2) If your cream is fridge cold and/or thick, place in a small saucepan and over low heat, warm it up until it is hot and liquid, but not boiling or simmering. This will take 1-2 minutes, so just stir it gently and keep an eye on it so you don’t accidentally scald it. Once it’s warmed up and liquified, set aside.
3) Slice your peeled potatoes into think rounds, on their narrowest side, with the help of a mandolin (you can also use a sharp knife!). Divide them into two equal piles.

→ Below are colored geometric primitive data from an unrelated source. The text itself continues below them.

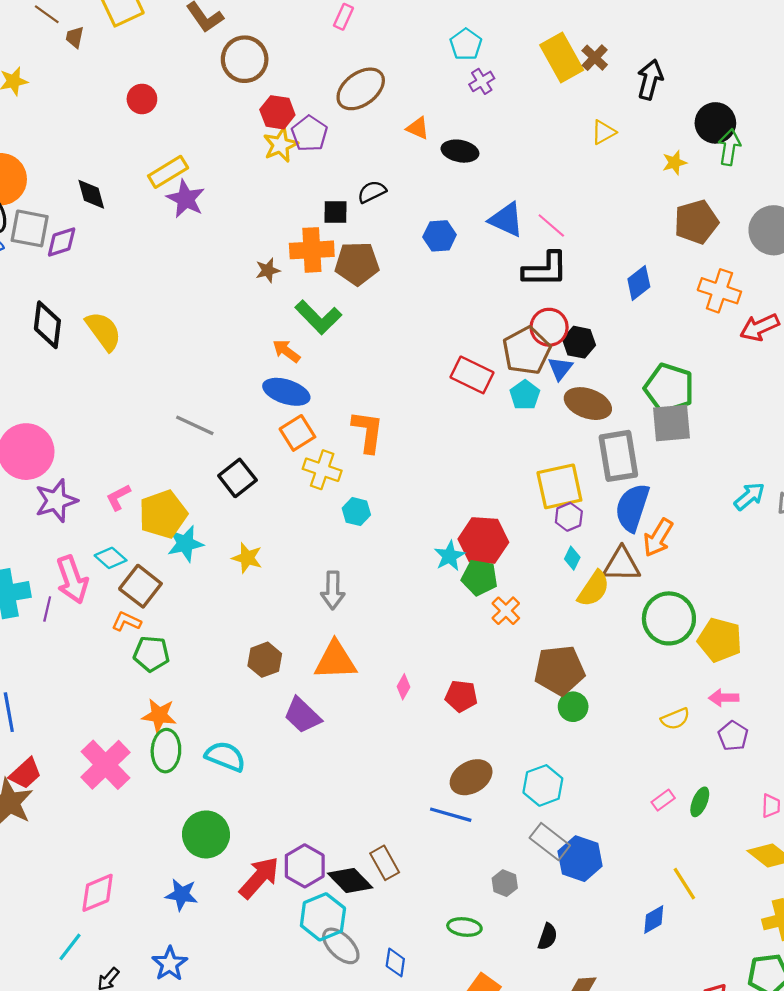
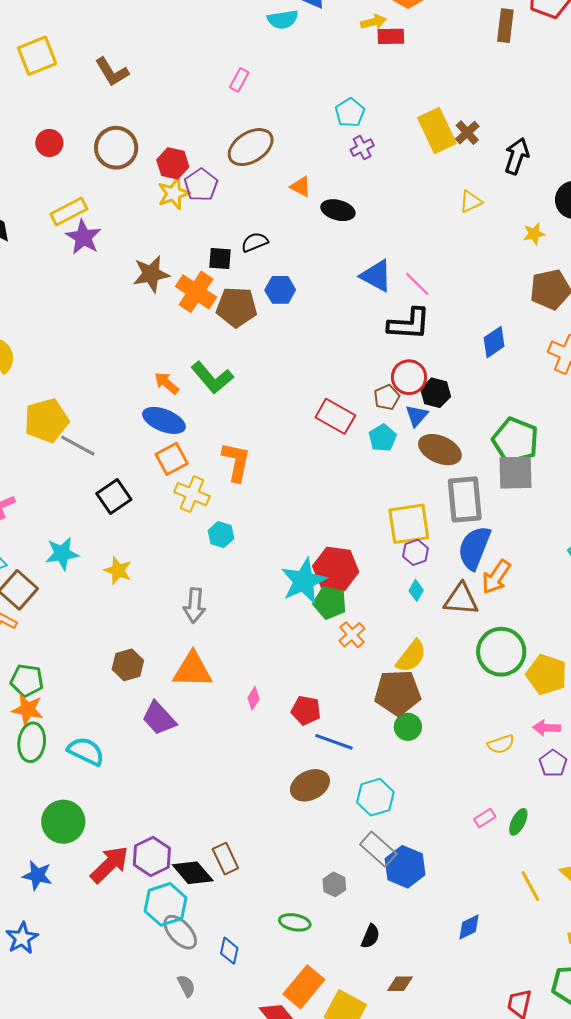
brown circle: (245, 59) -> (116, 148), moved
blue hexagon: (440, 236) -> (280, 290), moved
orange cross: (312, 250) -> (196, 292), turned 33
brown star: (268, 270) -> (151, 274), moved, size x1.6
green L-shape: (318, 317) -> (212, 378), moved
brown pentagon: (526, 351) -> (387, 397), size x0.6
yellow pentagon: (163, 514) -> (46, 420), moved
cyan star: (450, 556) -> (304, 581), size x1.6
yellow semicircle: (594, 589) -> (411, 656), moved
green pentagon: (151, 654) -> (27, 680), moved
blue line: (451, 815) -> (334, 742), moved
yellow line: (684, 884) -> (530, 886), moved

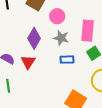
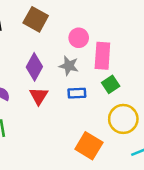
pink circle: (57, 16) -> (79, 38), moved
red triangle: (28, 62) -> (39, 96), moved

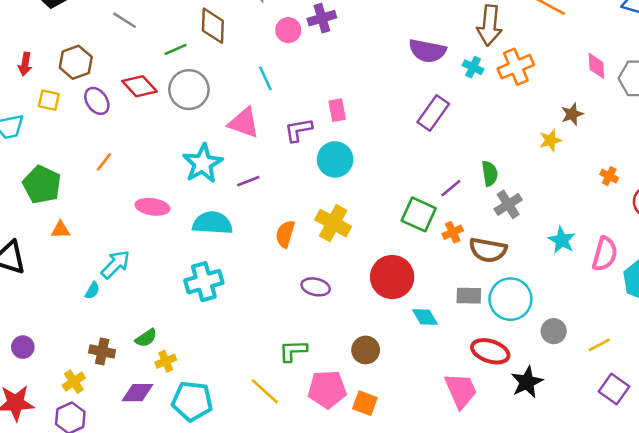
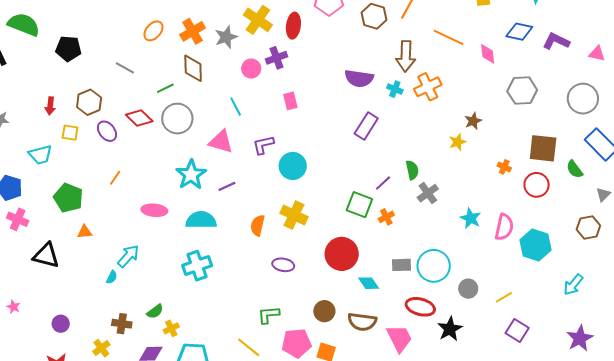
pink diamond: (596, 66) -> (488, 54), moved
pink rectangle: (337, 110) -> (290, 101), moved
brown semicircle: (488, 250) -> (362, 322), moved

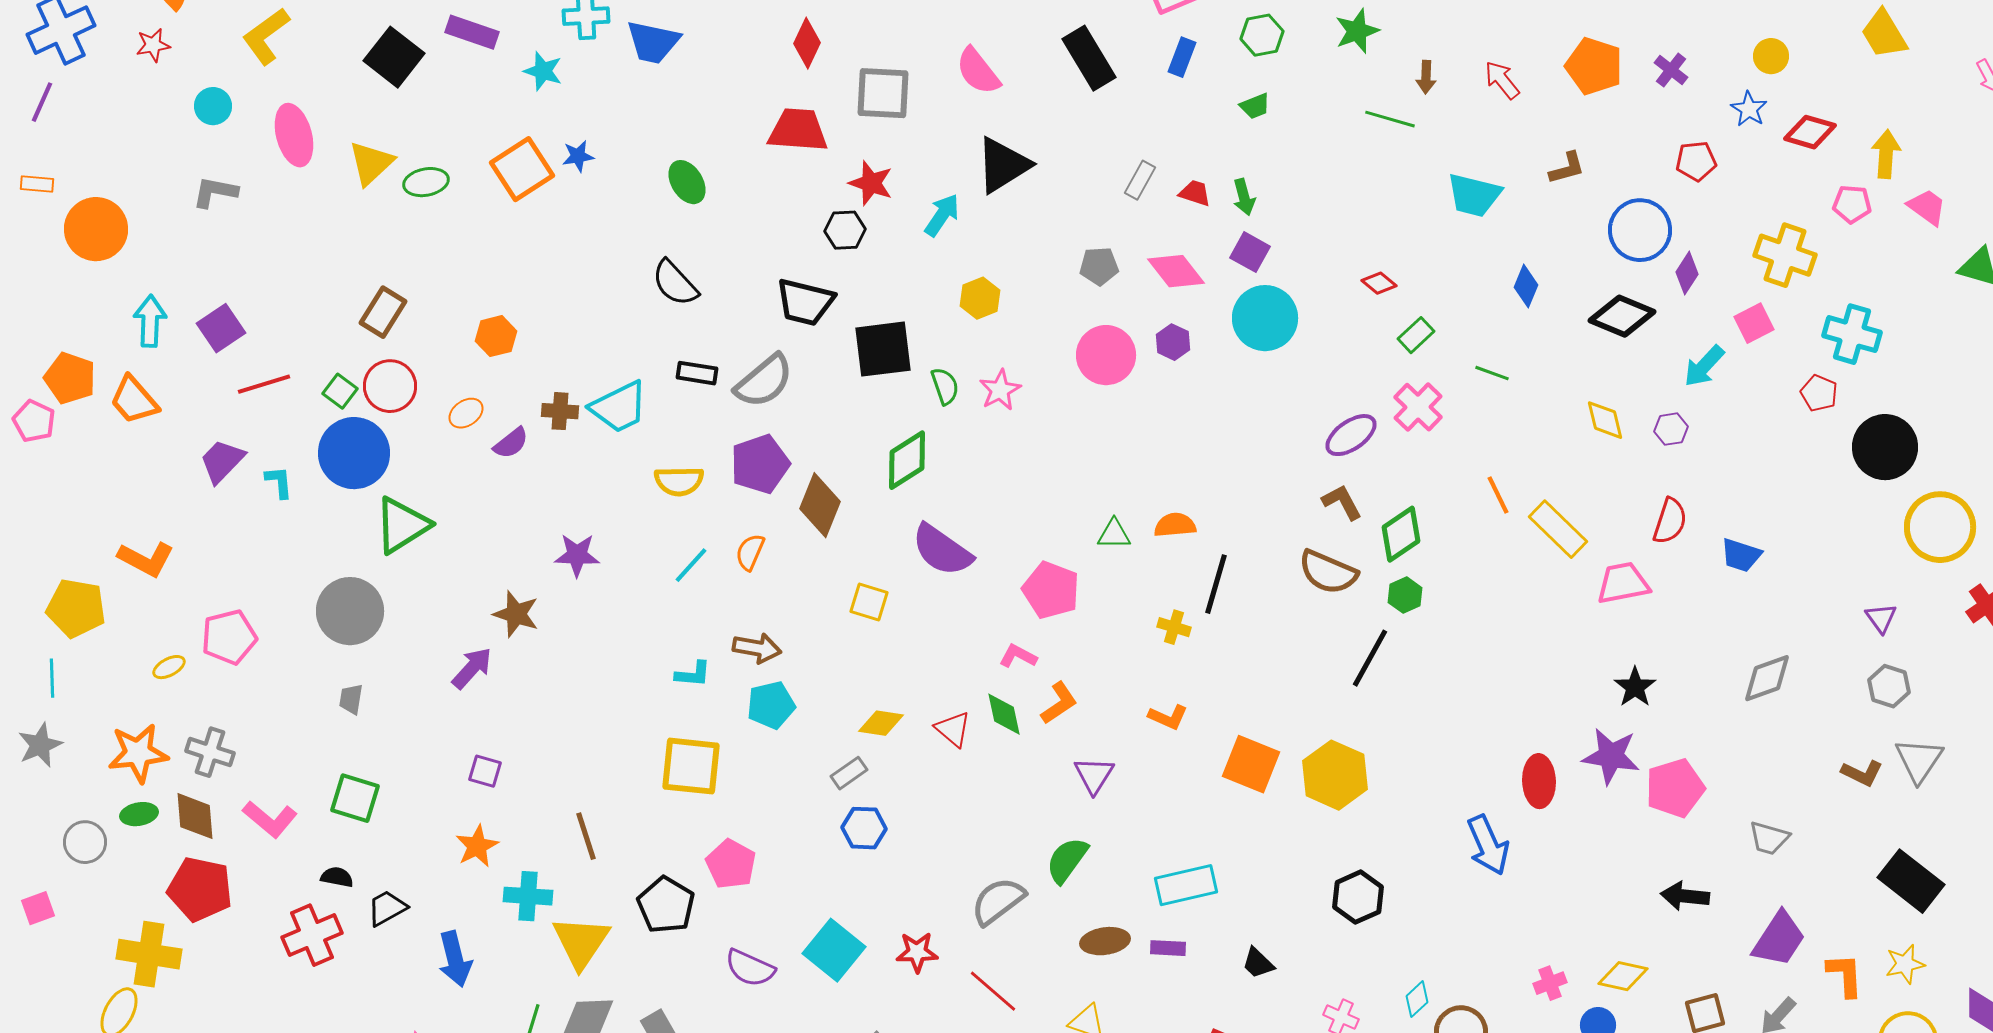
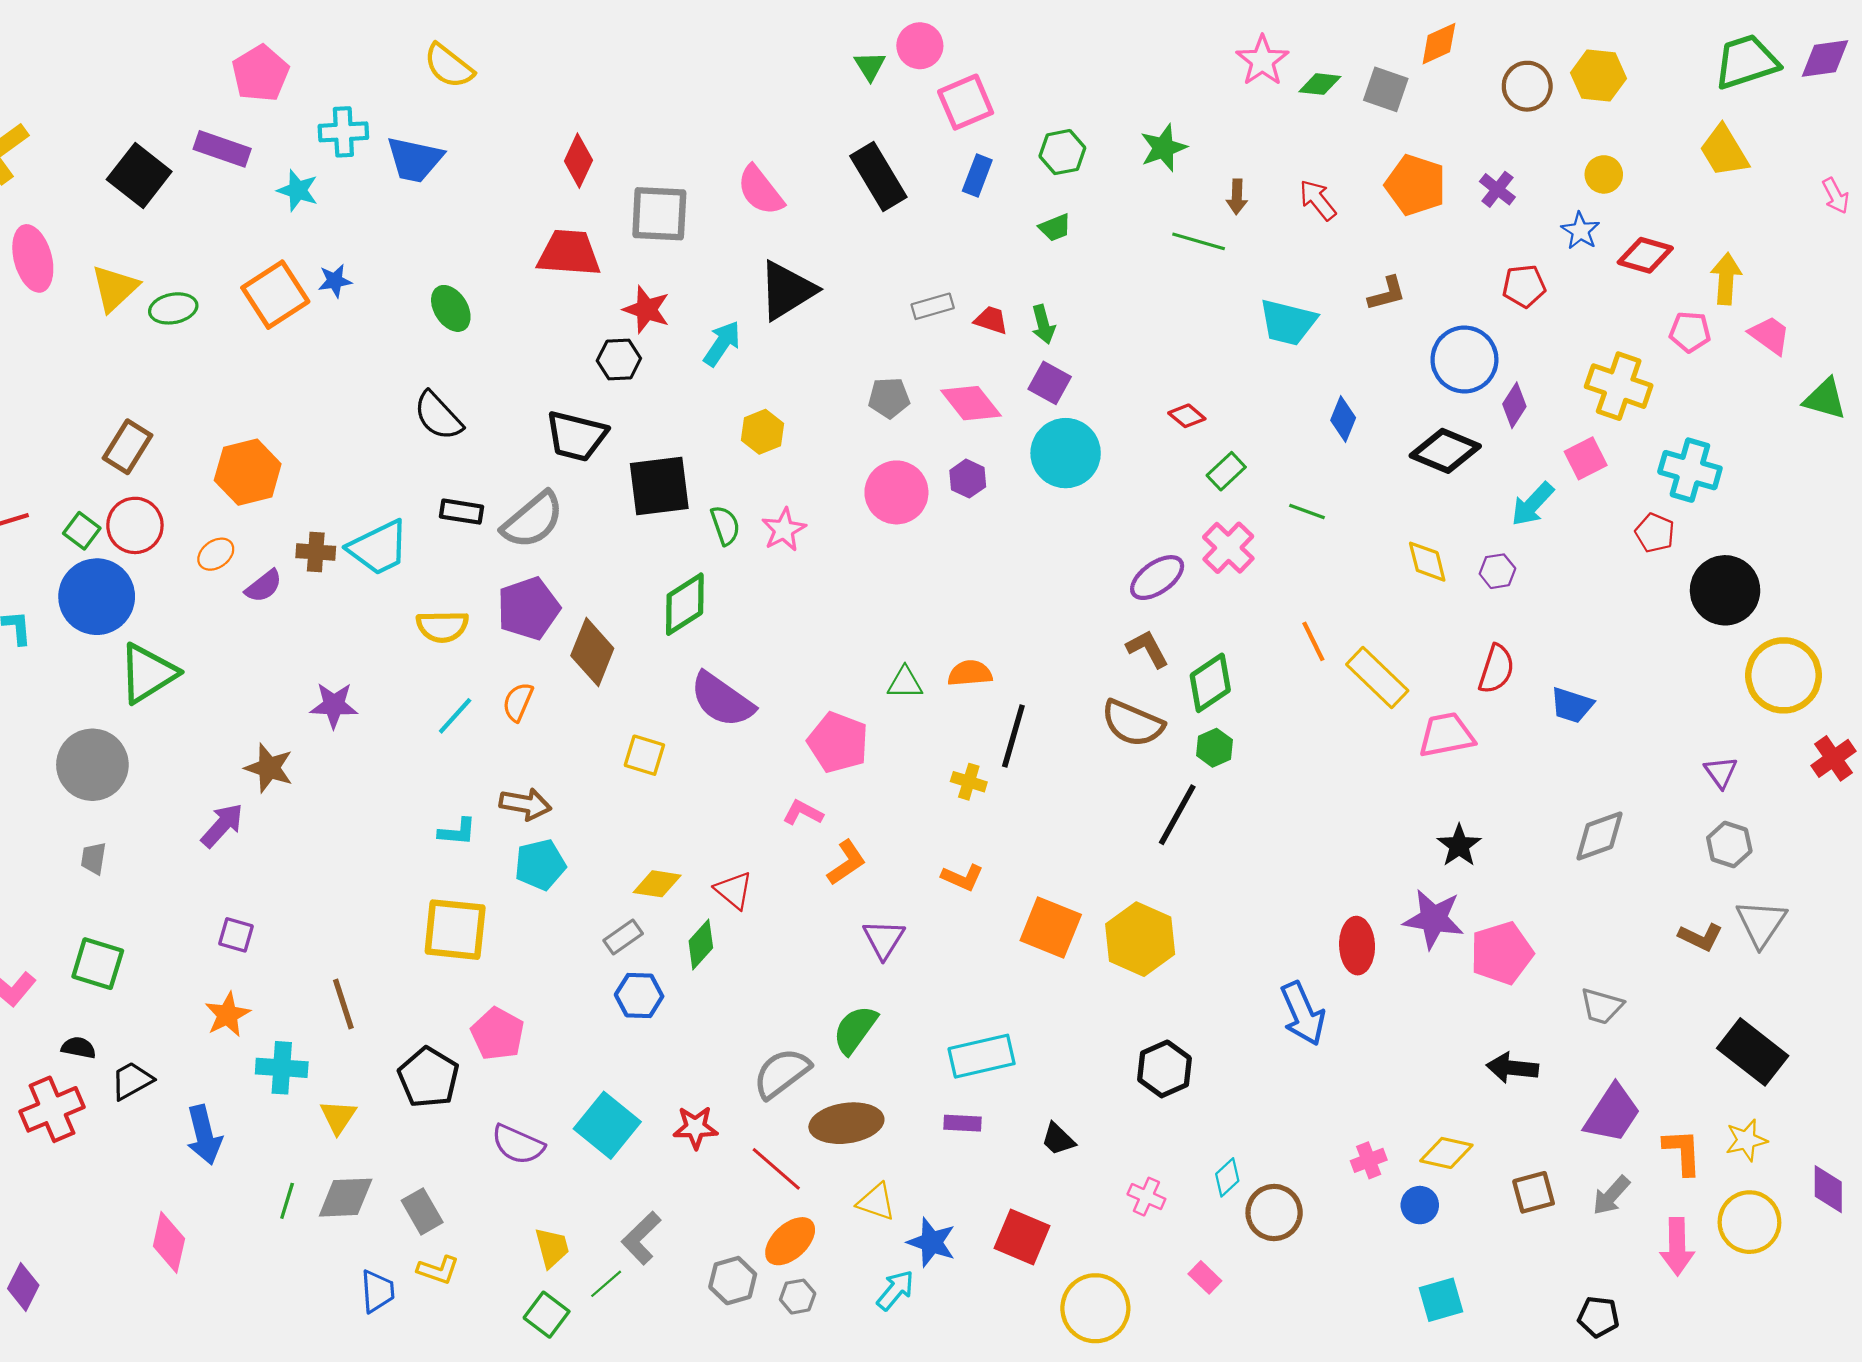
gray rectangle: (1140, 180) -> (933, 306), turned 45
orange hexagon: (496, 336) -> (248, 472), size x1.5
green diamond: (1004, 714) -> (701, 944), moved, turned 54
brown ellipse: (1105, 941) -> (846, 1123), moved, size x1.4
yellow triangle: (581, 942) -> (338, 1117), size x0.6

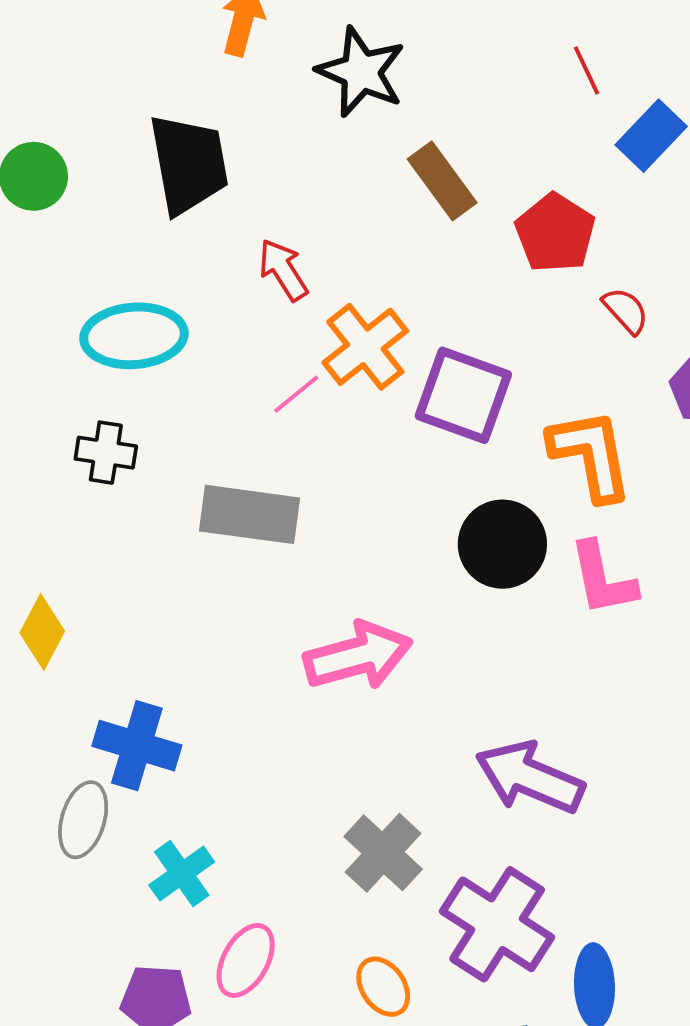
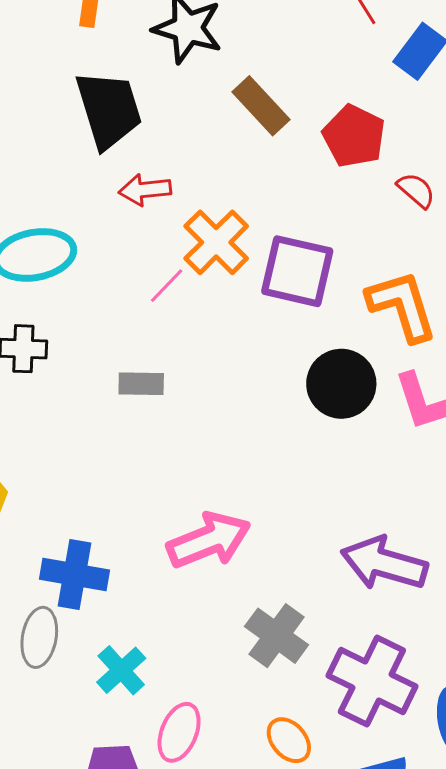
black trapezoid: (189, 164) -> (109, 109), moved
red arrow: (283, 270) -> (145, 190), turned -57
gray rectangle: (250, 514) -> (141, 384), size x0.6
pink arrow: (358, 656) -> (209, 540), moved

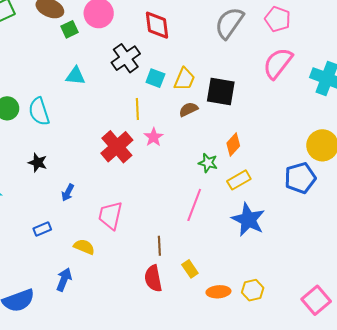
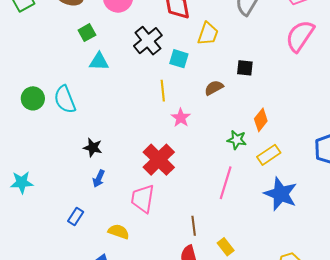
green square: (70, 29) -> (87, 33), moved
yellow trapezoid: (184, 79) -> (208, 34), moved
black square: (221, 92) -> (245, 68), size x0.6
red cross: (117, 147) -> (159, 160), moved
black star: (38, 163) -> (93, 148), moved
blue rectangle: (42, 229) -> (76, 217), turned -30

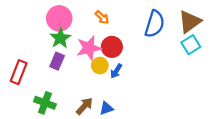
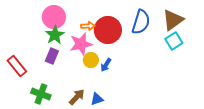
orange arrow: (102, 17) -> (88, 26), moved, turned -48
red circle: (112, 47) -> (108, 30), moved, size x1.4
red rectangle: (19, 72) -> (17, 66), turned -60

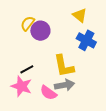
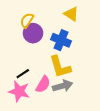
yellow semicircle: (28, 23) -> (27, 20), moved
blue cross: (86, 40) -> (61, 40), moved
pink semicircle: (48, 93) -> (43, 84), moved, turned -90

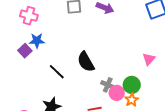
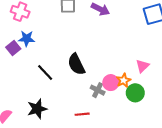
green circle: (132, 85) -> (135, 93), moved
pink circle: (117, 93) -> (111, 83), moved
orange star: (132, 100) -> (124, 80), moved

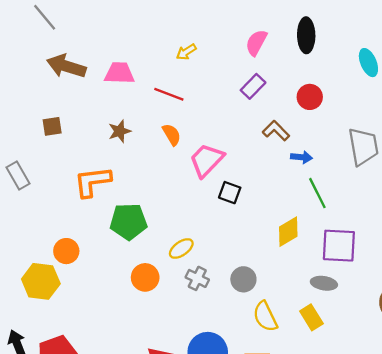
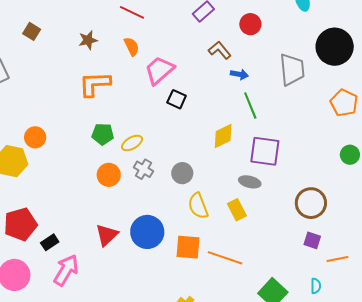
brown square: (52, 126) -> (32, 31), turned 36
orange L-shape: (92, 182) -> (95, 84), moved
green pentagon: (128, 221) -> (103, 134), moved, size x0.7
orange circle: (145, 277) -> (109, 175), moved

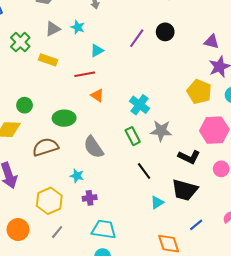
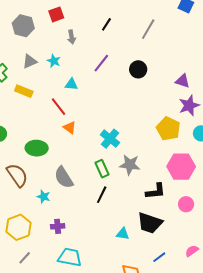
purple line: (137, 38) -> (101, 63), moved
cyan triangle: (97, 50) -> (71, 84), turned 32
red line: (85, 74) -> (59, 107), turned 60
brown semicircle: (45, 147) -> (17, 175), turned 70
black L-shape: (189, 157) -> (156, 191), turned -35
black line: (144, 171) -> (102, 195), moved, turned 60
cyan star: (77, 176) -> (44, 197), moved
cyan triangle: (157, 202) -> (123, 234), turned 40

4) Arrange the first half of your potato slices evenly onto your prepared baking dish. I like doing a spiral pattern, starting from the outside and working my way in! Once the first layer of potatoes is laid down, evenly sprinkle 3/4 tsp salt over the surface, as well as a good amount of freshly grated black pepper, and a few gratings of fresh nutmeg, about 10. *I love the taste of nutmeg with the cheese and the cream, so I usually add a more generous amount, but add however much you like! Sprinkle half of your grated Gruyère over the potatoes, and finish the first layer by dotting it with 1 1/2 tbsp of your butter, cut into small cubes and evenly distributed over the surface. Repeat this process with the remaining potatoes, cheese, butter and spices, so you end up with the cheese and butter on top. The gratin will look very cream-heavy, but this is normal, since the potatoes need a liquid to cook in.
5) Place in the oven and bake for 50 minutes to 1 hour and 15 minutes, keeping an eye on them and lowering the heat of your oven if needed so the cream does not boil, as this will curdle it. You’ll know the gratin is done when the potatoes are tender when pricked with a fork, they’re absorbed the cream, and the top is a nice golden brown. If the top is browning too fast into the cooking process, lower the temp slightly and tent the top with aluminum foil.
6) Once done, remove immediately from the oven. Let sit 5 minutes before serving, then sprinkle the thyme leaves over the top. You may be tempted to skip this, but trust me when I say the thyme takes the flavor of this recipe to another level! Enjoy hot.